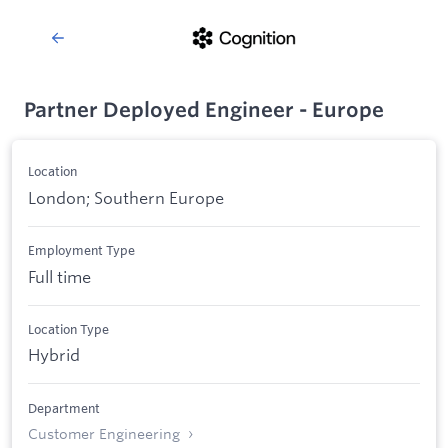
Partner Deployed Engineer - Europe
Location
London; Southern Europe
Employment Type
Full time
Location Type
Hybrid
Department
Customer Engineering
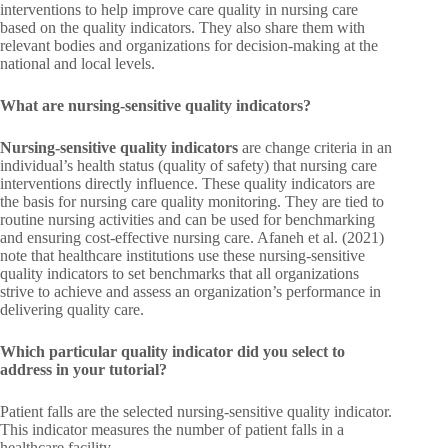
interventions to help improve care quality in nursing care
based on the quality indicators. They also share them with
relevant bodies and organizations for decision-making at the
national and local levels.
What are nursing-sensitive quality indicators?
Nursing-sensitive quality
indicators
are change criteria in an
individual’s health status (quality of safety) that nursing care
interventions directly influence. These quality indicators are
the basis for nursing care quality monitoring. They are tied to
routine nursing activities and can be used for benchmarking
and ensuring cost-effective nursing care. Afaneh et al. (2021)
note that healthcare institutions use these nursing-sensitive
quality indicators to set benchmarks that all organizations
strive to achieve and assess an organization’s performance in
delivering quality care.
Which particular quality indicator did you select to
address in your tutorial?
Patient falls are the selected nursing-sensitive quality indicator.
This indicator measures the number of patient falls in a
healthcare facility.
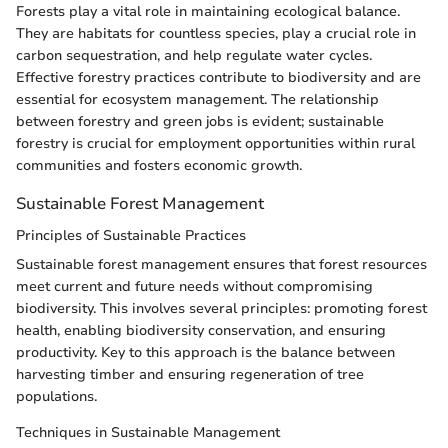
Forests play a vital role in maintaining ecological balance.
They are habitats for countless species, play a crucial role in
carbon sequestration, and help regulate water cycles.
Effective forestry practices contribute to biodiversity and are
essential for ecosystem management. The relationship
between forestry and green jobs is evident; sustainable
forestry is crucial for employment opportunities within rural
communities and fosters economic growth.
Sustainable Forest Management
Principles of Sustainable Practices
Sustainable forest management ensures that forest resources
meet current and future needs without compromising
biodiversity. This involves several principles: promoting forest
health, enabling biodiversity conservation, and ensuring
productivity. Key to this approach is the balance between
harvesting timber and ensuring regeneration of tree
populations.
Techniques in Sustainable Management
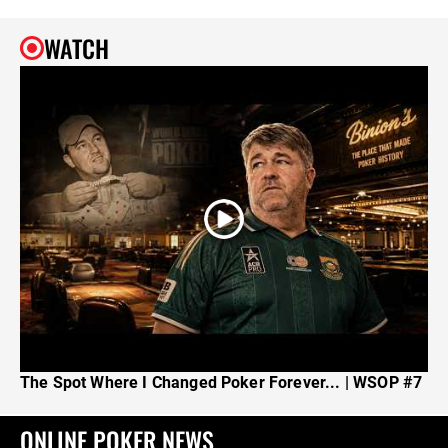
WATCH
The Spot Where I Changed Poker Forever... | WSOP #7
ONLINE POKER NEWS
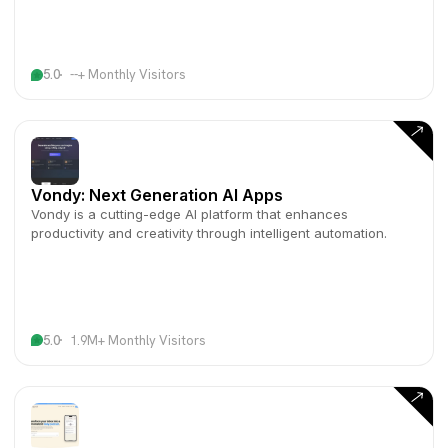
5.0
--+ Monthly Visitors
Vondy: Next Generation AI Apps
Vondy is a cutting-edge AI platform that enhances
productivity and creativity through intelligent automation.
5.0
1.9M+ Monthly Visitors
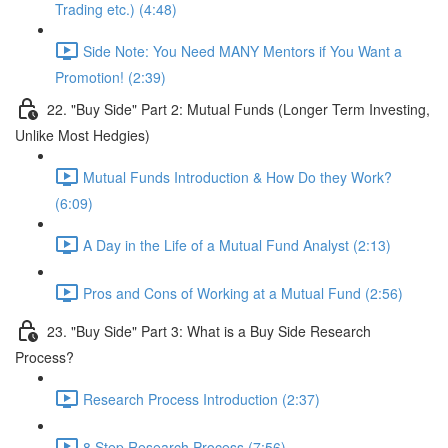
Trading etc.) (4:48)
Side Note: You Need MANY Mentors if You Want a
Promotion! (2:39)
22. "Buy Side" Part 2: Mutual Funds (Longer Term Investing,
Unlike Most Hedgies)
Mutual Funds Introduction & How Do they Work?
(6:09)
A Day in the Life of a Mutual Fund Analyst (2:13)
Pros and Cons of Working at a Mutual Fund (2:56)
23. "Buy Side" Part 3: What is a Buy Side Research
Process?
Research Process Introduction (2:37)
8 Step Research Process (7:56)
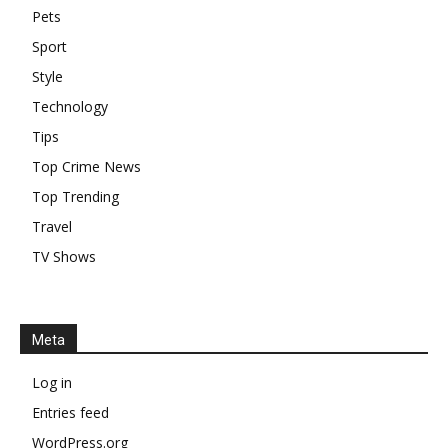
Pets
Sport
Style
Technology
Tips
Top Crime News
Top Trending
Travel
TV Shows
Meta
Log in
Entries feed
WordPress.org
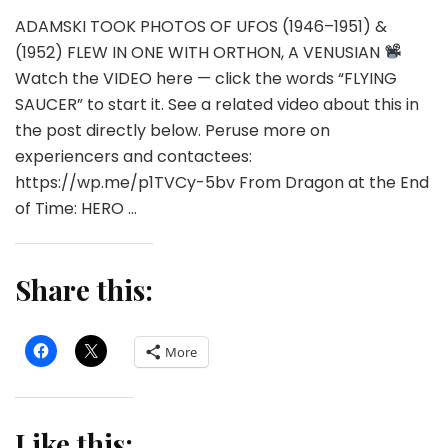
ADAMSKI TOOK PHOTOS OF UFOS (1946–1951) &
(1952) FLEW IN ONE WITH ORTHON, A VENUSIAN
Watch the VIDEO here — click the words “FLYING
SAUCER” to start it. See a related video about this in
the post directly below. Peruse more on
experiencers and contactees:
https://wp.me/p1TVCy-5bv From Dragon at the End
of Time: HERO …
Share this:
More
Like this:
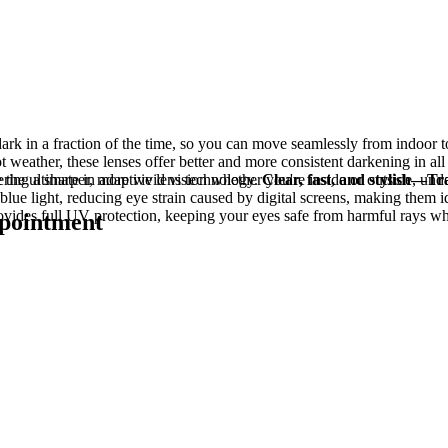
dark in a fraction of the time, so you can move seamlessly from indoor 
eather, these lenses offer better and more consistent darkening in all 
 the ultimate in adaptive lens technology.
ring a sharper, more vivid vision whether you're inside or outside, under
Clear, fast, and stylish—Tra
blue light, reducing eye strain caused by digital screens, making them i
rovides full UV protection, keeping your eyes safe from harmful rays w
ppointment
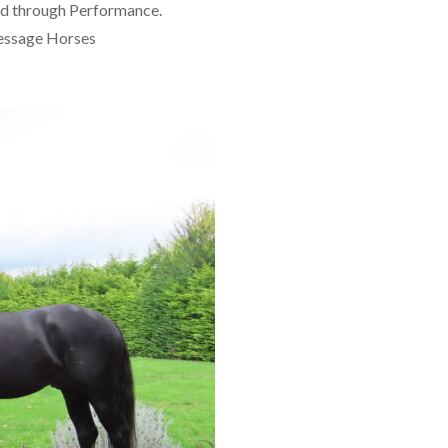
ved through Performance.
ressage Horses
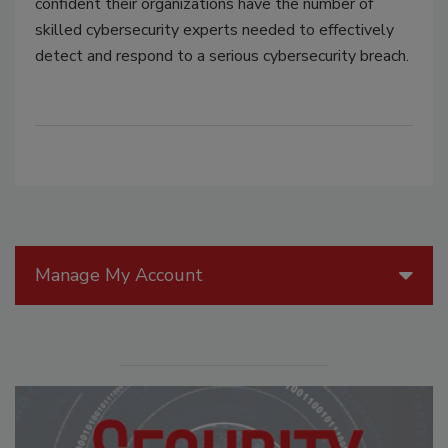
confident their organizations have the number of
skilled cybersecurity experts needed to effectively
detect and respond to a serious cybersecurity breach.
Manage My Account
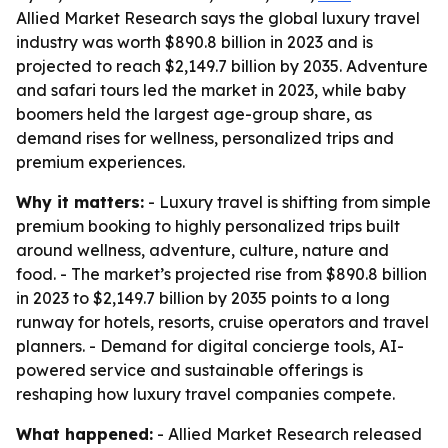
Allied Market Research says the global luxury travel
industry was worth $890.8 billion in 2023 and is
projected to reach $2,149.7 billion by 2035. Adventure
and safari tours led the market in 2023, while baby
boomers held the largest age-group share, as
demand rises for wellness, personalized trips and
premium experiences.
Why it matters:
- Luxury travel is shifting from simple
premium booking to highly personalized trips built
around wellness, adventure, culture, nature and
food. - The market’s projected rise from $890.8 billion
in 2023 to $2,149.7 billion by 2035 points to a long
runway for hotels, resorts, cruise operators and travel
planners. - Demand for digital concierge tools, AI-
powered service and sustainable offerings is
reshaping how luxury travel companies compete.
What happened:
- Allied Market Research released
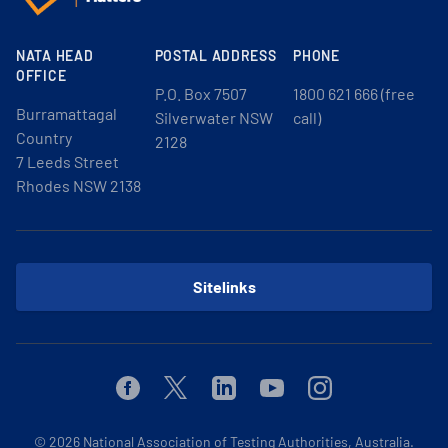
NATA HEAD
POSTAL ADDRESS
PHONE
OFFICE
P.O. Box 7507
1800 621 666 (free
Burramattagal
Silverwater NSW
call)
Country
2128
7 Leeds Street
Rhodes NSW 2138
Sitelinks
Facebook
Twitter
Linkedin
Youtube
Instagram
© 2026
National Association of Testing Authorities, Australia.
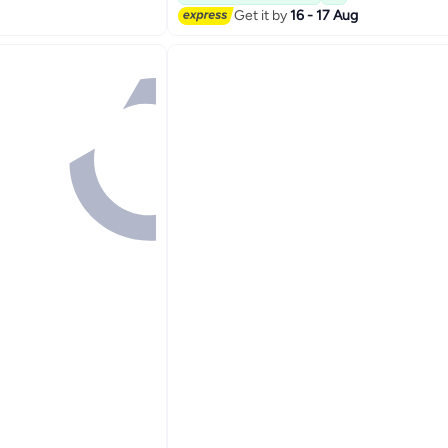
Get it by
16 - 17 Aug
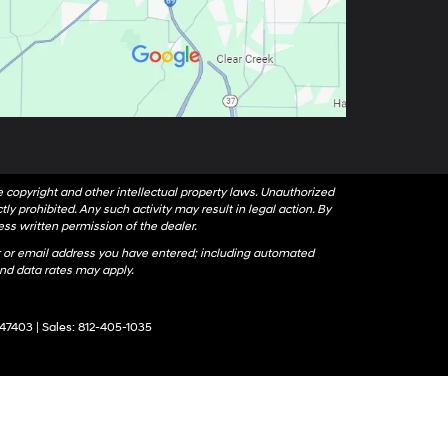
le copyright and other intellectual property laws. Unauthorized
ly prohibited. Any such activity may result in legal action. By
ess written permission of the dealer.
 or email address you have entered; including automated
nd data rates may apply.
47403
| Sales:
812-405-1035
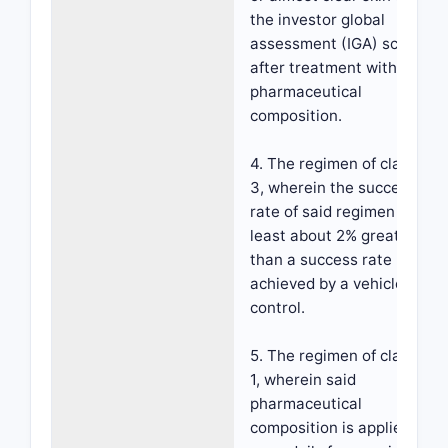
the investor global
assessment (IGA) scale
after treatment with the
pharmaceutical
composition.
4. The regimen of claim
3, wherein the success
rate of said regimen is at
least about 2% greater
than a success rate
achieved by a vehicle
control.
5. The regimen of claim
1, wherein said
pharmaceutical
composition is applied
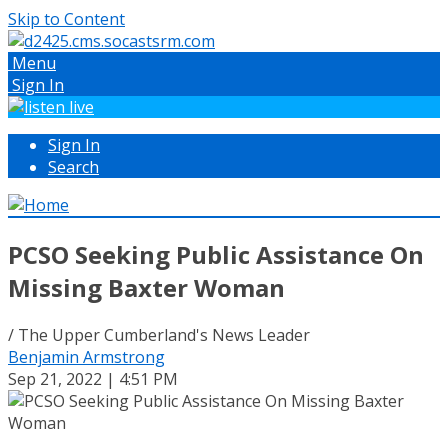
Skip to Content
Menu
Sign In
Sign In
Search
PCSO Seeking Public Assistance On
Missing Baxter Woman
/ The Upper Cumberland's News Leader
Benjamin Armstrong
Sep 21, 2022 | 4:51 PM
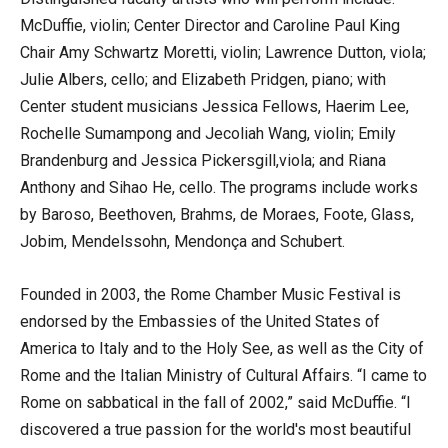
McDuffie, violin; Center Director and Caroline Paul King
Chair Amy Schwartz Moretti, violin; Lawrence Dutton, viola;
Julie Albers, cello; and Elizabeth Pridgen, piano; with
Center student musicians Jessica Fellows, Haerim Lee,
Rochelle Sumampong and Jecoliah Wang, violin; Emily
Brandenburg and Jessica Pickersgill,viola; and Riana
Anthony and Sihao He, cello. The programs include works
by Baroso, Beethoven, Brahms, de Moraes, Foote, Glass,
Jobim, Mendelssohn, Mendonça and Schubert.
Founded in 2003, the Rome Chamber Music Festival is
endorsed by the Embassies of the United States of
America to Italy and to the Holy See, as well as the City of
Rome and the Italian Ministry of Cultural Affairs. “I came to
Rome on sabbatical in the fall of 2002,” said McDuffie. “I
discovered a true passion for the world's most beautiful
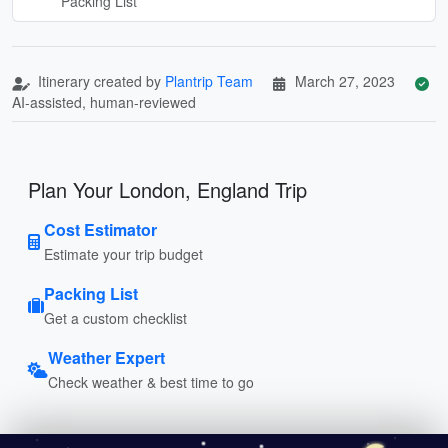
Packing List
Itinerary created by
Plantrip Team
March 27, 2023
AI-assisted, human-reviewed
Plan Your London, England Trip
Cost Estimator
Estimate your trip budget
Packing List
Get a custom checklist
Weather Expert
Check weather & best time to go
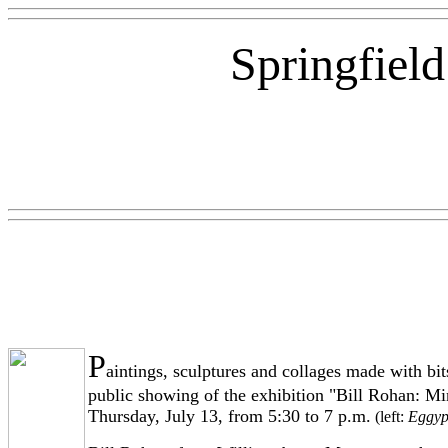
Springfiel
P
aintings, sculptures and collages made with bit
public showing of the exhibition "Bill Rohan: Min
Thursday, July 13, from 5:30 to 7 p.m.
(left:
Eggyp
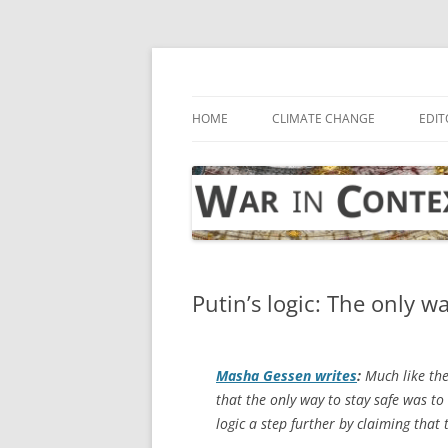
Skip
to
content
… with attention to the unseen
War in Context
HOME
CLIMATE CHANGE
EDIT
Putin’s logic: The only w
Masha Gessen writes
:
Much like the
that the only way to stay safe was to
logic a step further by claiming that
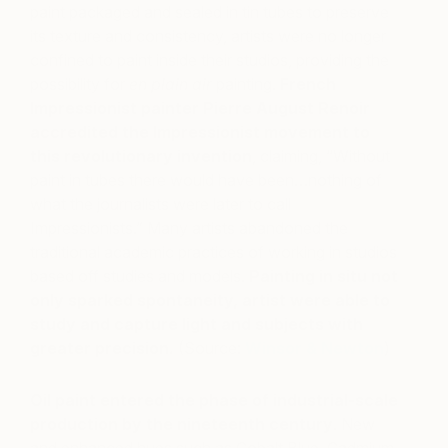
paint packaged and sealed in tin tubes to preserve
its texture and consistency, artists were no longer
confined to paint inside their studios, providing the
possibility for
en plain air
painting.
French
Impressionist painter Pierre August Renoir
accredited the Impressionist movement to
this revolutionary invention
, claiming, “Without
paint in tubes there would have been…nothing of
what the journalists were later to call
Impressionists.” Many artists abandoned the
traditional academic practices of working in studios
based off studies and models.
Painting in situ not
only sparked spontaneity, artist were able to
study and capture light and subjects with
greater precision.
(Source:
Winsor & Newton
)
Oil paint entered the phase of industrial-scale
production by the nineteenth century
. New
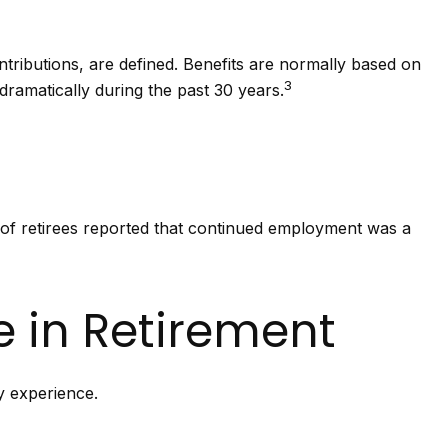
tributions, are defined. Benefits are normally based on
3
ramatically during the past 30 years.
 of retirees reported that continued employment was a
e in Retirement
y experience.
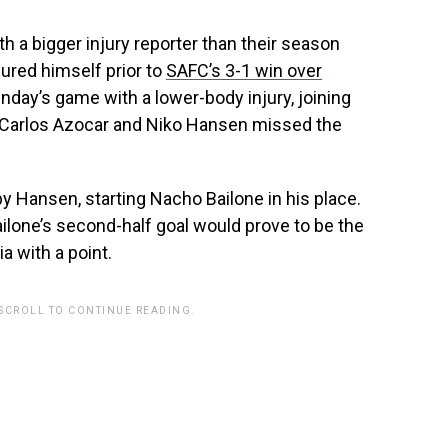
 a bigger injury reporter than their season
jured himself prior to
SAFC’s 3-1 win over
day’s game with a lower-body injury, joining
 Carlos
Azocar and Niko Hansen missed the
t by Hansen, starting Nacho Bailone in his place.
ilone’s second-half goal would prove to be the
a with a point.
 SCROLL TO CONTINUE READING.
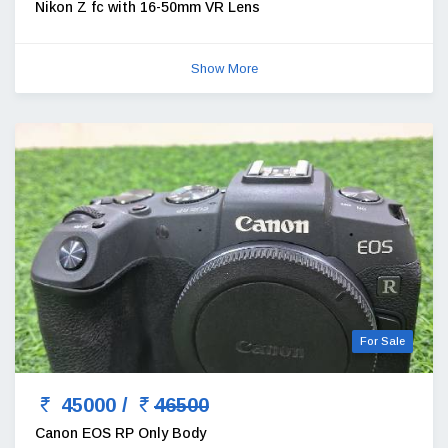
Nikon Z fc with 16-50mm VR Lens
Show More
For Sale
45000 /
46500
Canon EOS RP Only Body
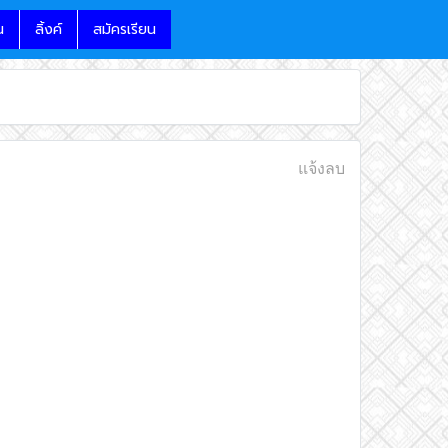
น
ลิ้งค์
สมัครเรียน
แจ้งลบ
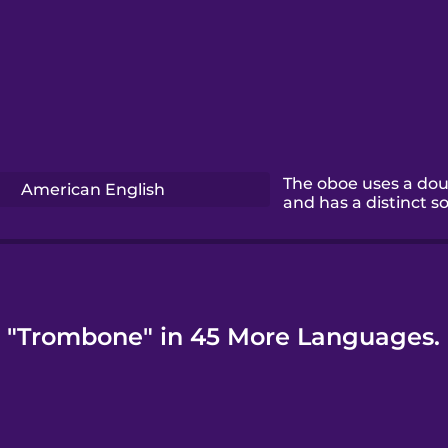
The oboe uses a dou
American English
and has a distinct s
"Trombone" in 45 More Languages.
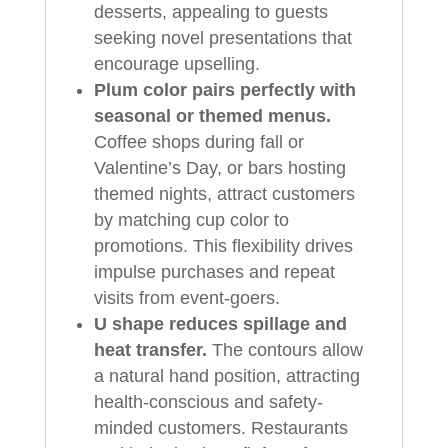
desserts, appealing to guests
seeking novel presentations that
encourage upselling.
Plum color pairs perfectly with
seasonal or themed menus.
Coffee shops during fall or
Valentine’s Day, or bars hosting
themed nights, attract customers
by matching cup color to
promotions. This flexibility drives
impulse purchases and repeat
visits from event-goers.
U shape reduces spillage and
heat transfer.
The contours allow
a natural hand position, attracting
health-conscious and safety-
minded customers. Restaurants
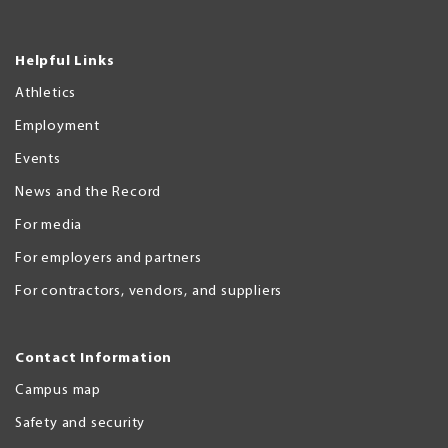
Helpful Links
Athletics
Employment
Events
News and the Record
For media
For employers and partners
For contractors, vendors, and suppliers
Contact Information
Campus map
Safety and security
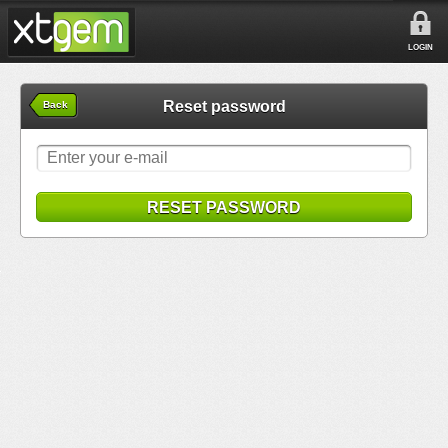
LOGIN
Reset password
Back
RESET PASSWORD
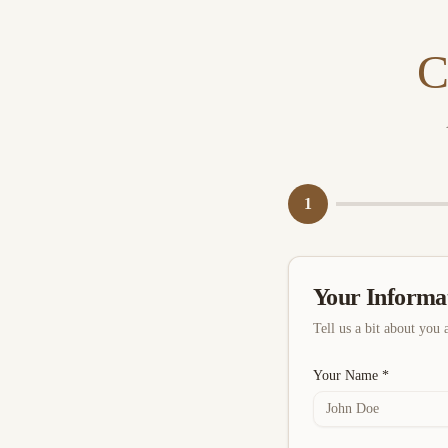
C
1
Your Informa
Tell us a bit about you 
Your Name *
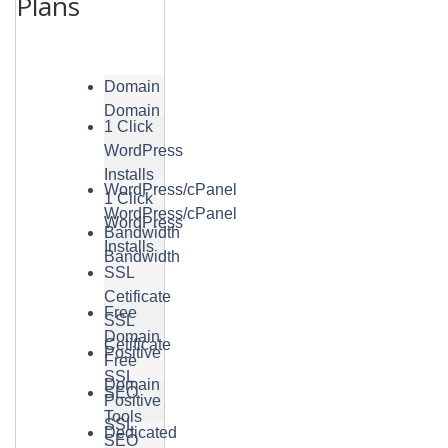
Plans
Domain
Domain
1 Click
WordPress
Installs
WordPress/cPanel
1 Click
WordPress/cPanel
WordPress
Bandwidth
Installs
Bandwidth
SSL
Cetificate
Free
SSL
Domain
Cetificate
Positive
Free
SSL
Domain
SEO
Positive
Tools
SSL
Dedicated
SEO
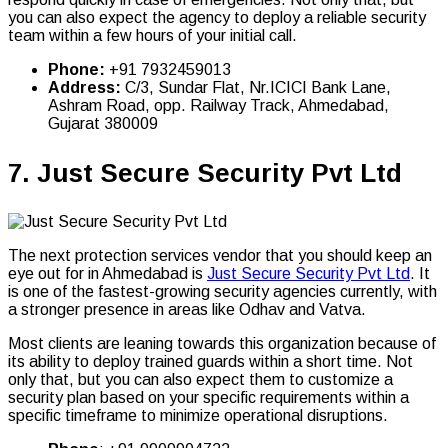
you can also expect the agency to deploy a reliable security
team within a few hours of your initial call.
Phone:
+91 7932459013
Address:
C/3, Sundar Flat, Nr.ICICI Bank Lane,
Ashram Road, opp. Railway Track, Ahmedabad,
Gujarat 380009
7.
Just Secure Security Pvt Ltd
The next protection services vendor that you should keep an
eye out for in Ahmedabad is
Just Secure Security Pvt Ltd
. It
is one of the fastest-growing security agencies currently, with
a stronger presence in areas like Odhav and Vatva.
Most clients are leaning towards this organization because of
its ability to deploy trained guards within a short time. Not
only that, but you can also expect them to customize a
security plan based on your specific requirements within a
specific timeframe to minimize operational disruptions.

The task:
Counting only lines that contain the string "forestry", say how many appear in the listing above, with the number as the entire reply.

Solution for this exercise:
3